Optimizing sedentary interaction surfaces: A biomechanical framework for multifactorial ergonomic design

This study investigates the biomechanical effects of backrest inclination angles (0°, 10°, 20°) during prolonged sitting, aiming to establish evidence-based ergonomic design guidelines. A 3-hour standardized office protocol integrated surface electromyography (sEMG), interface pressure mapping, and validated subjective questionnaires to comprehensively assess neuromuscular activity, pressure distribution, and temporal effects on BP neural network-based comfort prediction models. Statistical analyses revealed significant postural fatigue accumulation, particularly in weight-bearing regions (gluteal, lumbar, and femoral areas).

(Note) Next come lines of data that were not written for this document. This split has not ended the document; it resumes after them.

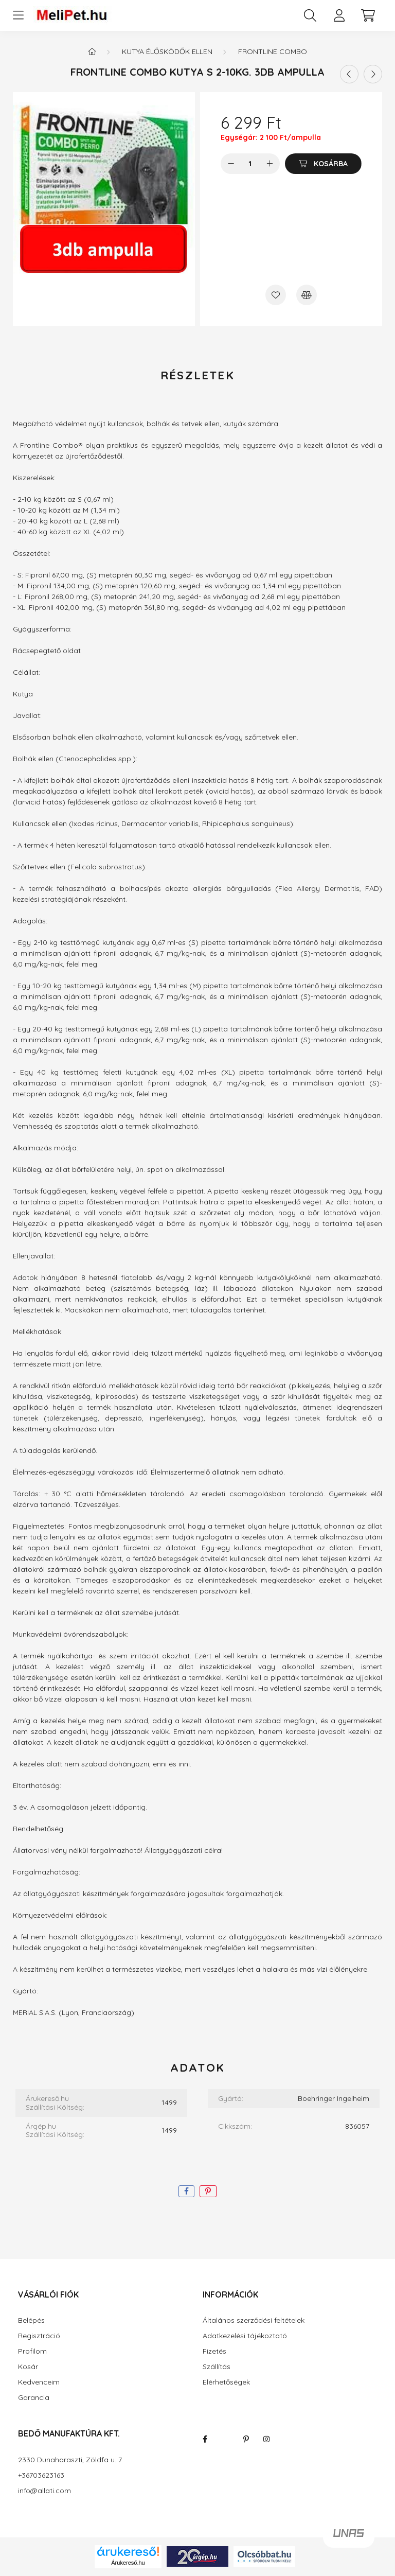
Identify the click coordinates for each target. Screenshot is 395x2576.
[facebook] (186, 2191)
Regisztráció (39, 2336)
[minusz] (231, 163)
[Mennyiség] (250, 163)
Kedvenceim (39, 2382)
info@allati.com (44, 2490)
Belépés (31, 2320)
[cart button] (367, 15)
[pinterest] (208, 2191)
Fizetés (214, 2351)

Distinct angle-dependent neuromuscular adaptations were observed: trapezius and biceps femoris exhibited fatigue patterns at 0°/20°, contrasting with recovery patterns in biceps femoris/gastrocnemius complex (10°), rectus abdominis activation (0°), and erector spinae recruitment (20°). The temporal-integrated prediction model demonstrated superior performance, reducing mean square error by 23.19% (shoulder), 42.34% (lumbar), 68.44% (biceps femoris), and 76.34% (gastrocnemius) compared to non-temporal models. These findings establish a quantitative framework for understanding muscle-specific postural adaptation mechanisms, confirming the critical influence of temporal factors and inclination angles on neuromuscular responses. By emphasizing the necessity of multifactorial optimization integrating biomechanical and perceptual metrics, this research advances ergonomic design principles, refines seating comfort prediction algorithms, and provides clinically relevant solutions for preventing occupational musculoskeletal disorders associated with prolonged sitting.